__INSTRUCTIONS FOR THE TASK__: Filter the entries down to the lines containing "Availability", and copy those lines.

__SOURCE MATERIAL__:
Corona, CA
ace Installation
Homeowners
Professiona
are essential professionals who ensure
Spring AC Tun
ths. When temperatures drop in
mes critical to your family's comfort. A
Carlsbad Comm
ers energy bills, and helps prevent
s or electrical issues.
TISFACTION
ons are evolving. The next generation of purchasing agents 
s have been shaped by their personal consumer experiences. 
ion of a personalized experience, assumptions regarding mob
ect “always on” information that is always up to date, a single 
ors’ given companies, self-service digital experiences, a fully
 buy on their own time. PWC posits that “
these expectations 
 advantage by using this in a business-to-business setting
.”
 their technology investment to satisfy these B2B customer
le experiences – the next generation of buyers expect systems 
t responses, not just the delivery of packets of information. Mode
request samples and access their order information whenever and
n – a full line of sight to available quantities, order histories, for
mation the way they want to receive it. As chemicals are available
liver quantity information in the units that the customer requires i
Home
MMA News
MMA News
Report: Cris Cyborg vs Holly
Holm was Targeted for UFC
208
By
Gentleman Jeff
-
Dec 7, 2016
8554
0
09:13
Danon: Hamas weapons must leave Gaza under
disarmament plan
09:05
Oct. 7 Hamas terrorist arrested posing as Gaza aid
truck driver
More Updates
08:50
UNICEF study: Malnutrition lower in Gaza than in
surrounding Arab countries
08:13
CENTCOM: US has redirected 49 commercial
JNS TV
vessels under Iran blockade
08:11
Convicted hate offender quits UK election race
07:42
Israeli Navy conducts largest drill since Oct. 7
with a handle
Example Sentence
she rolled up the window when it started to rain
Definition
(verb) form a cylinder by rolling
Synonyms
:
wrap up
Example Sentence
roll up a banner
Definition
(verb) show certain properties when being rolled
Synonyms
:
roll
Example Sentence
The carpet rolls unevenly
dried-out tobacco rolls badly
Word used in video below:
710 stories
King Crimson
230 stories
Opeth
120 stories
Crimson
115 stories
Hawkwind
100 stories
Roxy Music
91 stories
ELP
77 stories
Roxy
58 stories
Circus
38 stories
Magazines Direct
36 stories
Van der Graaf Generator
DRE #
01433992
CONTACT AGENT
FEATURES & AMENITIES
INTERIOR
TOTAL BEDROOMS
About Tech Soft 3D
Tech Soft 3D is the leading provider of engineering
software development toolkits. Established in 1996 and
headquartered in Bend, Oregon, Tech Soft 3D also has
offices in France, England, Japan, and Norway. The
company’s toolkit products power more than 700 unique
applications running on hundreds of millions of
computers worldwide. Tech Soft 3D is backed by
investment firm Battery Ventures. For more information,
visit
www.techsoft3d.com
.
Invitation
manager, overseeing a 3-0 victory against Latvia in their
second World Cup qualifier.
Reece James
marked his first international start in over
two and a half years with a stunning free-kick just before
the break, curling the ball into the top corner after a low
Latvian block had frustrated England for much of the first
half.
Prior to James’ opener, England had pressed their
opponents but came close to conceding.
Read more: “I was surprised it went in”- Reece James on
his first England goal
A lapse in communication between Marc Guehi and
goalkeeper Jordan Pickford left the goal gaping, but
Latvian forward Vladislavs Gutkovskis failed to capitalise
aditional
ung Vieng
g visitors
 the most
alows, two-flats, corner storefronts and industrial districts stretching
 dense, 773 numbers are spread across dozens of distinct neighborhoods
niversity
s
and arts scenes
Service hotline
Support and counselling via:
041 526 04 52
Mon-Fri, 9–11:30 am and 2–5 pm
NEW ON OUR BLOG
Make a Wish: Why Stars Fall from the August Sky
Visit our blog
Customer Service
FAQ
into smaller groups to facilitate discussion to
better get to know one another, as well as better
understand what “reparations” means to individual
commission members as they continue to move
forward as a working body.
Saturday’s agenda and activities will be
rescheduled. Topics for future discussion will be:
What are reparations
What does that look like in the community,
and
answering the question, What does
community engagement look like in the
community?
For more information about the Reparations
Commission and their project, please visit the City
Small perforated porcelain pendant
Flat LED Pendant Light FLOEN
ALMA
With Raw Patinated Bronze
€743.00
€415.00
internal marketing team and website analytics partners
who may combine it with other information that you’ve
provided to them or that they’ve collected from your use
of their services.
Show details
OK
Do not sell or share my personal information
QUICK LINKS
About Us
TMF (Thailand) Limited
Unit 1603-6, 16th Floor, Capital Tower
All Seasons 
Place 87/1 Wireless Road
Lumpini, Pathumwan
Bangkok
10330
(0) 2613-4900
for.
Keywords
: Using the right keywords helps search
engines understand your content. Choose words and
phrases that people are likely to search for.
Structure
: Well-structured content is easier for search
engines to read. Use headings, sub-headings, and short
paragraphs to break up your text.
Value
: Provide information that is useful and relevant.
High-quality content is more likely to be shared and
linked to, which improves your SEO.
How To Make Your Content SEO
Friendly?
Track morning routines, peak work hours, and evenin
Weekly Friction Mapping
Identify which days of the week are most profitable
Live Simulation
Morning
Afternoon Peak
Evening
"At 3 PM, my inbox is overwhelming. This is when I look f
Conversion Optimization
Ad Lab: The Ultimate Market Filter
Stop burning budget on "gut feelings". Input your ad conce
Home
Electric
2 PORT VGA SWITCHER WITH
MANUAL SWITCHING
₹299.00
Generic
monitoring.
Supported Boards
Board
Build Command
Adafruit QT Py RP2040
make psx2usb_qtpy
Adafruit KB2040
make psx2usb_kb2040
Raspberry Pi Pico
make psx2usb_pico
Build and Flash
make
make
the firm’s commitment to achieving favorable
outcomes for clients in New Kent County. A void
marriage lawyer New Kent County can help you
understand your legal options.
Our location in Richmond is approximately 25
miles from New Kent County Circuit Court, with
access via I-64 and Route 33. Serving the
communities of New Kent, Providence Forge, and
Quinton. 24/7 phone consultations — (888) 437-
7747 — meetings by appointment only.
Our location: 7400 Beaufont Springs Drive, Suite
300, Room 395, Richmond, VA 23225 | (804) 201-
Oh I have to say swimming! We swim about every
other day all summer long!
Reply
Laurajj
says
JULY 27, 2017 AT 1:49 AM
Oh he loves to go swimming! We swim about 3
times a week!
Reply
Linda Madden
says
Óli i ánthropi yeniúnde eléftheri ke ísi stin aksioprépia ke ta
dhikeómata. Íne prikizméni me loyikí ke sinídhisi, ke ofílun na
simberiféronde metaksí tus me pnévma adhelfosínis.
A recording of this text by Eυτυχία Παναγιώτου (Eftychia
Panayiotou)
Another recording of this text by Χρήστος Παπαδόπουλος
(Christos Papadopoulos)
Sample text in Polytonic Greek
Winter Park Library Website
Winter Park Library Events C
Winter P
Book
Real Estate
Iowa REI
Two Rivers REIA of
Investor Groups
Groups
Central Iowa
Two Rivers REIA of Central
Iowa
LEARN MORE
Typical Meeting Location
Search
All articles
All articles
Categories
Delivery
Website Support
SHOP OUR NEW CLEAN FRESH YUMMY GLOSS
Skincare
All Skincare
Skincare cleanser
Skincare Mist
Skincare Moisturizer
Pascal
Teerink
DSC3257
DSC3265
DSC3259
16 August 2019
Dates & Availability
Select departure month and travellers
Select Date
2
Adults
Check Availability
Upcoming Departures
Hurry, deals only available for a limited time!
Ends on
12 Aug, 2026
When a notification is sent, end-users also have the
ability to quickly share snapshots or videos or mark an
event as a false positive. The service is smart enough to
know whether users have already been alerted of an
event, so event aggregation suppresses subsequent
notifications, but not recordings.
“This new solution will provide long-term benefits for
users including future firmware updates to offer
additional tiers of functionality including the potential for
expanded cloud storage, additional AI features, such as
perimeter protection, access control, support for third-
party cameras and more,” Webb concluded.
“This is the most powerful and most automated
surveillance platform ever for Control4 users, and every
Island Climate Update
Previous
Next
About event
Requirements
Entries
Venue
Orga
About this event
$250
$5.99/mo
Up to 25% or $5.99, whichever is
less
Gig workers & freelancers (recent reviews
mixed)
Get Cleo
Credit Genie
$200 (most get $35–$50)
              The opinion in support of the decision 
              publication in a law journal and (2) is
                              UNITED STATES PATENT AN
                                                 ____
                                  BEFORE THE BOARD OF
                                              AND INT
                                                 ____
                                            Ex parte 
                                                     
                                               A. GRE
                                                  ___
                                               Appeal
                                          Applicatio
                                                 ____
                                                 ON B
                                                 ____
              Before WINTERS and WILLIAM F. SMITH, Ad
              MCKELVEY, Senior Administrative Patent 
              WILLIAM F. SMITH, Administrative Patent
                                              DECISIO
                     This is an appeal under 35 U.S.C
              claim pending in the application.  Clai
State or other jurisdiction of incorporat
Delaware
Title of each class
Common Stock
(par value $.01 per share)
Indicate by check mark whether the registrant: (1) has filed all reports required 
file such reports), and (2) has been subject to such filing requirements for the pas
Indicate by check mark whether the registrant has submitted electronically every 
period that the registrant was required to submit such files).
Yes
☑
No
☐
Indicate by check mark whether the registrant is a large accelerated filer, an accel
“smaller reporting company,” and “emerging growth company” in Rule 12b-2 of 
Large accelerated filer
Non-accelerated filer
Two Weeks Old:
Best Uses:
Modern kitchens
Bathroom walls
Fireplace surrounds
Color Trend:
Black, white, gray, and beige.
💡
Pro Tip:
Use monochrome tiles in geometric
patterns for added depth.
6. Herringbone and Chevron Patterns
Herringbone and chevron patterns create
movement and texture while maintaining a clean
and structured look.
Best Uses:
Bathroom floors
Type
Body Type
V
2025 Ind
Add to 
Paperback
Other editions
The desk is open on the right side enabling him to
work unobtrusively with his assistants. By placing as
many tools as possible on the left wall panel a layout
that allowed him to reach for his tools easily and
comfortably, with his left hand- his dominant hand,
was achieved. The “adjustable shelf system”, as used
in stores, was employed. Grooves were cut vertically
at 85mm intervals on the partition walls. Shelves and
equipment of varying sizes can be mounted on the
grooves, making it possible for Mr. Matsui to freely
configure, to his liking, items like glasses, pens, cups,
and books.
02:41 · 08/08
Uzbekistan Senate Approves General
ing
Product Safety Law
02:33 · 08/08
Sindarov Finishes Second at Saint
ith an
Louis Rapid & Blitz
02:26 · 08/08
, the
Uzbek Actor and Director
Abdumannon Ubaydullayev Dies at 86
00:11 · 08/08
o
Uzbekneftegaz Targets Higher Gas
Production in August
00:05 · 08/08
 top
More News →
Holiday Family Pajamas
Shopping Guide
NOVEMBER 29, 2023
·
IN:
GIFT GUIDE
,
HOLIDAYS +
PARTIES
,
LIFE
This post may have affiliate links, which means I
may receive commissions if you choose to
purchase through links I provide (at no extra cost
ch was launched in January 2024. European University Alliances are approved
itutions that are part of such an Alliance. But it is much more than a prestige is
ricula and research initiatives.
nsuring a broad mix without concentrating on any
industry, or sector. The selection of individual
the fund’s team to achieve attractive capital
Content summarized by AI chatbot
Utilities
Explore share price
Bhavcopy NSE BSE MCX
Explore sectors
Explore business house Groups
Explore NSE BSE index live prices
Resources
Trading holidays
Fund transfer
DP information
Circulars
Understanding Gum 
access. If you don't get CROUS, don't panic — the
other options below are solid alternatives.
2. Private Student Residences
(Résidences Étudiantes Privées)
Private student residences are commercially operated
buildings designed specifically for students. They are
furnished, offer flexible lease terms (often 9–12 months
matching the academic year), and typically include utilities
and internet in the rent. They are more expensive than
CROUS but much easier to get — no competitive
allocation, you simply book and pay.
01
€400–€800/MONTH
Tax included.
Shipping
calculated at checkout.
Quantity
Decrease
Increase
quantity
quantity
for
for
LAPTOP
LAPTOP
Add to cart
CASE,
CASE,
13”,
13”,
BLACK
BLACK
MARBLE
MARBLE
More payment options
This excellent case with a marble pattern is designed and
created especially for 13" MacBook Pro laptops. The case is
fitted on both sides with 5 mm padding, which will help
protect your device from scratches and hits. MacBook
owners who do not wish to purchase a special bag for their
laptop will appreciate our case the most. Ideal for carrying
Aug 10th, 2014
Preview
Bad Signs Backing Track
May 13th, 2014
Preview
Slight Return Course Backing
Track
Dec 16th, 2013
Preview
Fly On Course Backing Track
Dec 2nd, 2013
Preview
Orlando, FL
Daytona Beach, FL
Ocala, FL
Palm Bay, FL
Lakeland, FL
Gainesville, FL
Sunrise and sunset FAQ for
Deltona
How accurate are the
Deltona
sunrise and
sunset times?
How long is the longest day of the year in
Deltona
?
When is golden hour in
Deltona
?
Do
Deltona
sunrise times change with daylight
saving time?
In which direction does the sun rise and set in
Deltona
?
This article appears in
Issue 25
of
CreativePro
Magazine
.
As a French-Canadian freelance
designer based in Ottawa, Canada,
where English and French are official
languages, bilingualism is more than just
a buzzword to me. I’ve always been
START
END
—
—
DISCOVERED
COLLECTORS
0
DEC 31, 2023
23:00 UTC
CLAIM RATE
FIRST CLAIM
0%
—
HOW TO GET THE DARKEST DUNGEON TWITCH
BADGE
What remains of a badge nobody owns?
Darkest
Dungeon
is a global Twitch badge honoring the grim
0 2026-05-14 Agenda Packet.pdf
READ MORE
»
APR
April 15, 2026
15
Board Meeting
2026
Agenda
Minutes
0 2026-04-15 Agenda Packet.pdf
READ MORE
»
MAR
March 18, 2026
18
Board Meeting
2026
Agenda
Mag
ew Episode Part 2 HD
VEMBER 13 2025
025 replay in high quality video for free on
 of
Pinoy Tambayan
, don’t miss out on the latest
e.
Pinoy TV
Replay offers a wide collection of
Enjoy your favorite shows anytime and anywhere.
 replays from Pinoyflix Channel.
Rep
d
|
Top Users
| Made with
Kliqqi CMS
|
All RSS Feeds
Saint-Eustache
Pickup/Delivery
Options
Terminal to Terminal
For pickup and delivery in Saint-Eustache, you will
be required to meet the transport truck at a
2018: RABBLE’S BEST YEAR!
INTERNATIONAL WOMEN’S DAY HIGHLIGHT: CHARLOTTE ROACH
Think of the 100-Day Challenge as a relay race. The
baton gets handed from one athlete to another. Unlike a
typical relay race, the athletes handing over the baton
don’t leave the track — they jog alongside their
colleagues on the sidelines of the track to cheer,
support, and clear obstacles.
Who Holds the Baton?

__ANSWER SECTION__:
Dates & Availability
Check Availability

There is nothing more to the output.